In: Accounting
When bonds are sold at a discount between interest dates, the buyer
A-pays no interest to the issuer
B-pays the issuer interest from the date on the bonds to the purchase date
C-receives the interest from the issuer from the date on the bonds to the purchase date
D-receives a discount from the issuer for the loss of the interest before purchase
What is the correct answer?
Answer :-
The Correct Answer is Option B - pays the issuer interest from the date on the bonds to the purchase date
Explanation :-
On Interest date , the buyer received Interest for the entire period of Bond. But the whole Interest is not belong to the buyer . In this Interest there is some share of the issuer which buyer have to pay it.
So the first Option A is incorrect as the buyer has to pays Interest to issuer as the Issuer hold the Bond from the date on the bonds to the purchase date of the buyer.

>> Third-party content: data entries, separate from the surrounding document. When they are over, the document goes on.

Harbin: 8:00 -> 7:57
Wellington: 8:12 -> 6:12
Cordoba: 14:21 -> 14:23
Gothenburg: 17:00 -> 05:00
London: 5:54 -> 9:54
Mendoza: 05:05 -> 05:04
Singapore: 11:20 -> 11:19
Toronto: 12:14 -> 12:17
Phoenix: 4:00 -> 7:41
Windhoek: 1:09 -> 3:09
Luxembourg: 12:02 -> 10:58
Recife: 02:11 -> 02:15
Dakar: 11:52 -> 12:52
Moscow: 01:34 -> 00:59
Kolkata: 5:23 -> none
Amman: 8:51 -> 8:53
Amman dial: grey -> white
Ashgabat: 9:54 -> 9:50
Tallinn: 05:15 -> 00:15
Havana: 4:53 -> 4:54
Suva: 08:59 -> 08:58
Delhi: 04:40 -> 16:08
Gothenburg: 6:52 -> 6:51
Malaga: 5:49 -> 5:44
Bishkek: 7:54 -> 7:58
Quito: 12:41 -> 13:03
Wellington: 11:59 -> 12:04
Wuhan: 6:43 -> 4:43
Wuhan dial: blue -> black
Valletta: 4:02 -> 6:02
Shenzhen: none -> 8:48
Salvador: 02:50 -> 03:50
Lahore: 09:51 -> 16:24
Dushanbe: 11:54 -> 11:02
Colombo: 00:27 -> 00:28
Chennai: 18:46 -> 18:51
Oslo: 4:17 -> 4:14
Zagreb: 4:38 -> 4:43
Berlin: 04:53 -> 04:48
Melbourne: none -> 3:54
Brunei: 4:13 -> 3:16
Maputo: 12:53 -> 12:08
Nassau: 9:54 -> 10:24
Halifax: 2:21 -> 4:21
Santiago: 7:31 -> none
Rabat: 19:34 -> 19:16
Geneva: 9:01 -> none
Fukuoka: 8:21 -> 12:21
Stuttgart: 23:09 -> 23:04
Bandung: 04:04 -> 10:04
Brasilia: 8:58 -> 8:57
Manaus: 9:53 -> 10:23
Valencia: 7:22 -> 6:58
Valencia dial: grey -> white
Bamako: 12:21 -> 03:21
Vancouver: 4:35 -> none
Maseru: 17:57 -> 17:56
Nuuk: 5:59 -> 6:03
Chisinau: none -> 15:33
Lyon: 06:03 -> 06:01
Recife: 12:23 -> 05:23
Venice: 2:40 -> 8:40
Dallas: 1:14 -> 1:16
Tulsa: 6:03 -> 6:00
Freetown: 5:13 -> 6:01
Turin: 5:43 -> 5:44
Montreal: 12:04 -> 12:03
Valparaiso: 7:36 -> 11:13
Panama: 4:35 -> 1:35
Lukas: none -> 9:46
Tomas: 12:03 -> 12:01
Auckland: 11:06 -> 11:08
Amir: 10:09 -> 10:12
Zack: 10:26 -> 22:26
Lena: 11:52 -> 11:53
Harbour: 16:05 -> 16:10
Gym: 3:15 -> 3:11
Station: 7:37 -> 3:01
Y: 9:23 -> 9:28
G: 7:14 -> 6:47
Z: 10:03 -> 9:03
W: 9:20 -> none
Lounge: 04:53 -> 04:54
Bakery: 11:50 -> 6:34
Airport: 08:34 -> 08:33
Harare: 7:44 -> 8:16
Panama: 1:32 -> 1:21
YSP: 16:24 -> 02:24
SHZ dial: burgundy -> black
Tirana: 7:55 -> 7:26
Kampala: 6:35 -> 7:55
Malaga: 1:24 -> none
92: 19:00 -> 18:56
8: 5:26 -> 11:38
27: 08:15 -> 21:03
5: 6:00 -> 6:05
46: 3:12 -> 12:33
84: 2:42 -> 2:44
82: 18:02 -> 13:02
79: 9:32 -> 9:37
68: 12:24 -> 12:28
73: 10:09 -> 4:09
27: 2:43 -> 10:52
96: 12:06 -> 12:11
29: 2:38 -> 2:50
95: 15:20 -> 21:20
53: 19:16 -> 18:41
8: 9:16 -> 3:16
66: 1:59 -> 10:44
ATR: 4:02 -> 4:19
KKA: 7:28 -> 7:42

So the Correct Answer is Option B.
When bonds are sold at a discount between interest dates, the buyer pays the issuer interest from the date on the bonds to the purchase date.
On the date of Interest received , buyer of Bond would receive whole Interest from that Bond . So buyer has to pay the interest to the issuer for his share not the buyer will receive the interest from the issuer . So the Option C is not correct answer.
Bond are sold at a discount but there is no loss of interest. Interest will received on the interest date . So the Option D is also incorrect as given that receives a discount from the issuer for the loss of the interest before purchase.